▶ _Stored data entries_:
* * * * * * * * *
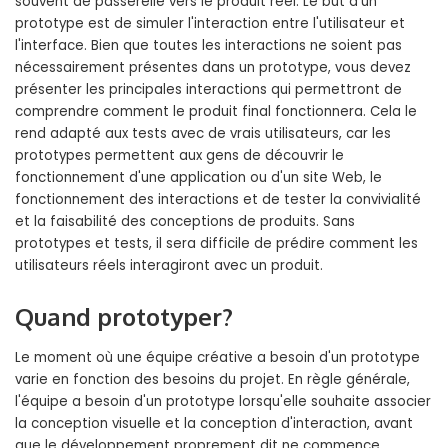
souvent de passerelle vers le produit réel. Le but d'un
prototype est de simuler l'interaction entre l'utilisateur et
l'interface. Bien que toutes les interactions ne soient pas
nécessairement présentes dans un prototype, vous devez
présenter les principales interactions qui permettront de
comprendre comment le produit final fonctionnera. Cela le
rend adapté aux tests avec de vrais utilisateurs, car les
prototypes permettent aux gens de découvrir le
fonctionnement d'une application ou d'un site Web, le
fonctionnement des interactions et de tester la convivialité
et la faisabilité des conceptions de produits. Sans
prototypes et tests, il sera difficile de prédire comment les
utilisateurs réels interagiront avec un produit.
Quand prototyper?
Le moment où une équipe créative a besoin d'un prototype
varie en fonction des besoins du projet. En règle générale,
l'équipe a besoin d'un prototype lorsqu'elle souhaite associer
la conception visuelle et la conception d'interaction, avant
que le développement proprement dit ne commence.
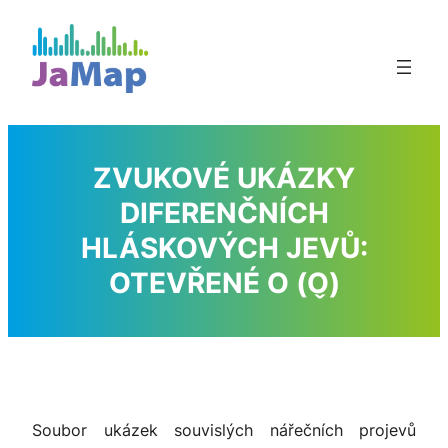
Přeskočit
na
obsah
ZVUKOVÉ UKÁZKY
DIFERENČNÍCH
HLÁSKOVÝCH JEVŮ:
OTEVŘENÉ
O
(
O̬
)
Soubor ukázek souvislých nářečních projevů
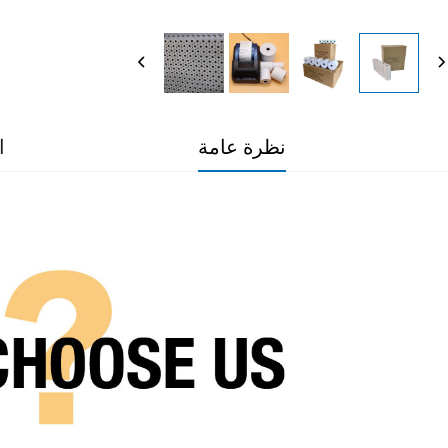
نظرة عامة
ا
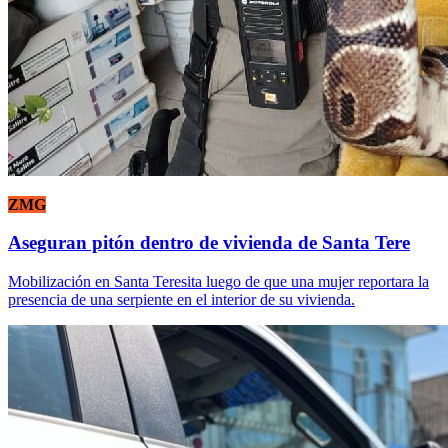
ZMG
Aseguran pitón dentro de vivienda de Santa Tere
Mobilización en Santa Teresita luego de que una mujer reportara la
presencia de una serpiente en el interior de su vivienda.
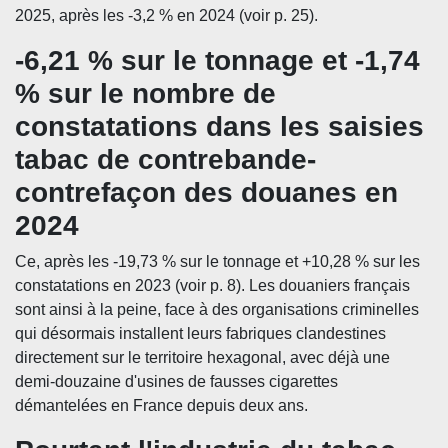
2025, après les -3,2 % en 2024 (voir p. 25).
-6,21 % sur le tonnage et -1,74
% sur le nombre de
constatations dans les saisies
tabac de contrebande-
contrefaçon des douanes en
2024
Ce, après les -19,73 % sur le tonnage et +10,28 % sur les
constatations en 2023 (voir p. 8). Les douaniers français
sont ainsi à la peine, face à des organisations criminelles
qui désormais installent leurs fabriques clandestines
directement sur le territoire hexagonal, avec déjà une
demi-douzaine d'usines de fausses cigarettes
démantelées en France depuis deux ans.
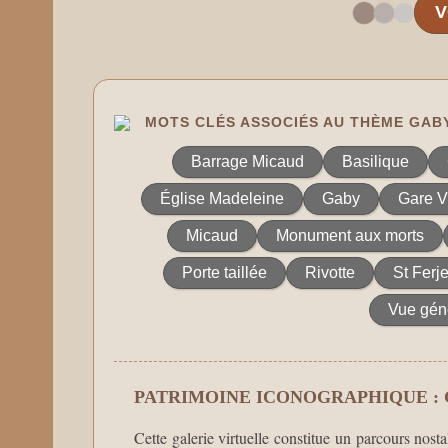
V
MOTS CLÉS ASSOCIÉS AU THÈME GAB
Barrage Micaud
Basilique
Église Madeleine
Gaby
Gare V
Micaud
Monument aux morts
Porte taillée
Rivotte
St Ferj
Vue gén
PATRIMOINE ICONOGRAPHIQUE :
Cette galerie virtuelle constitue un parcours nosta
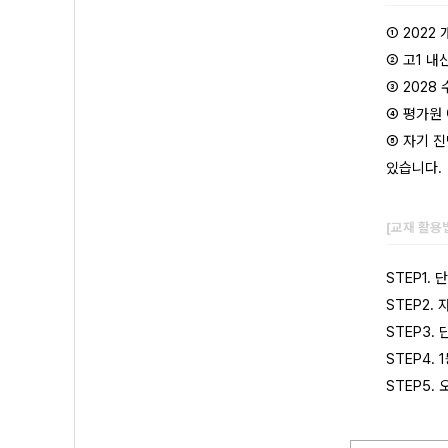
① 2022
② 고1 
③ 2028
④ 평가원 
⑤ 자기 진
있습니다.
[교재 활용
STEP1.
STEP2.
STEP3.
STEP4.
STEP5.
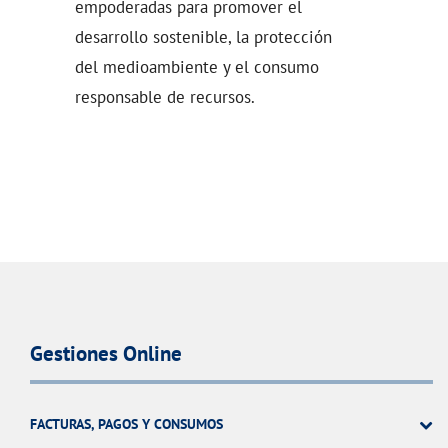
empoderadas para promover el
desarrollo sostenible, la protección
del medioambiente y el consumo
responsable de recursos.
Gestiones Online
FACTURAS, PAGOS Y CONSUMOS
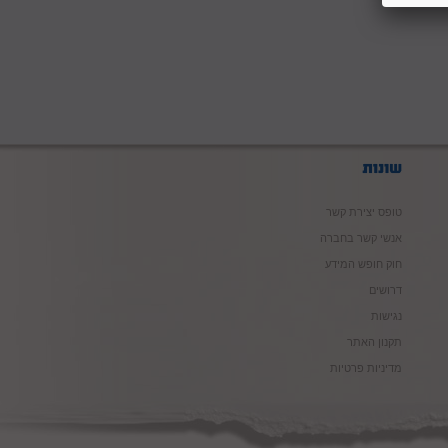
טופס יצירת קשר
אנשי קשר בחברה
חוק חופש המידע
דרושים
נגישות
תקנון האתר
מדיניות פרטיות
* * * * * * * * *
▶ _Problem details_: From the first line to the last, copy the records above exactly and leave out the pictures.

▶ _Task result_:
souvent de passerelle vers le produit réel. Le but d'un
prototype est de simuler l'interaction entre l'utilisateur et
l'interface. Bien que toutes les interactions ne soient pas
nécessairement présentes dans un prototype, vous devez
présenter les principales interactions qui permettront de
comprendre comment le produit final fonctionnera. Cela le
rend adapté aux tests avec de vrais utilisateurs, car les
prototypes permettent aux gens de découvrir le
fonctionnement d'une application ou d'un site Web, le
fonctionnement des interactions et de tester la convivialité
et la faisabilité des conceptions de produits. Sans
prototypes et tests, il sera difficile de prédire comment les
utilisateurs réels interagiront avec un produit.
Quand prototyper?
Le moment où une équipe créative a besoin d'un prototype
varie en fonction des besoins du projet. En règle générale,
l'équipe a besoin d'un prototype lorsqu'elle souhaite associer
la conception visuelle et la conception d'interaction, avant
que le développement proprement dit ne commence.
Přeskočit
na
obsah
ZVUKOVÉ UKÁZKY
DIFERENČNÍCH
HLÁSKOVÝCH JEVŮ:
OTEVŘENÉ
O
(
O̬
)
Soubor ukázek souvislých nářečních projevů
نظرة عامة
ا
ZMG
Aseguran pitón dentro de vivienda de Santa Tere
Mobilización en Santa Teresita luego de que una mujer reportara la
presencia de una serpiente en el interior de su vivienda.
2025, après les -3,2 % en 2024 (voir p. 25).
-6,21 % sur le tonnage et -1,74
% sur le nombre de
constatations dans les saisies
tabac de contrebande-
contrefaçon des douanes en
2024
Ce, après les -19,73 % sur le tonnage et +10,28 % sur les
constatations en 2023 (voir p. 8). Les douaniers français
sont ainsi à la peine, face à des organisations criminelles
qui désormais installent leurs fabriques clandestines
directement sur le territoire hexagonal, avec déjà une
demi-douzaine d'usines de fausses cigarettes
démantelées en France depuis deux ans.
V
MOTS CLÉS ASSOCIÉS AU THÈME GAB
Barrage Micaud
Basilique
Église Madeleine
Gaby
Gare V
Micaud
Monument aux morts
Porte taillée
Rivotte
St Ferj
Vue gén
PATRIMOINE ICONOGRAPHIQUE :
Cette galerie virtuelle constitue un parcours nosta
① 2022
② 고1 
③ 2028
④ 평가원 
⑤ 자기 진
있습니다.
[교재 활용
STEP1.
STEP2.
STEP3.
STEP4.
STEP5.
empoderadas para promover el
desarrollo sostenible, la protección
del medioambiente y el consumo
responsable de recursos.
Gestiones Online
FACTURAS, PAGOS Y CONSUMOS
טופס יצירת קשר
אנשי קשר בחברה
חוק חופש המידע
דרושים
נגישות
תקנון האתר
מדיניות פרטיות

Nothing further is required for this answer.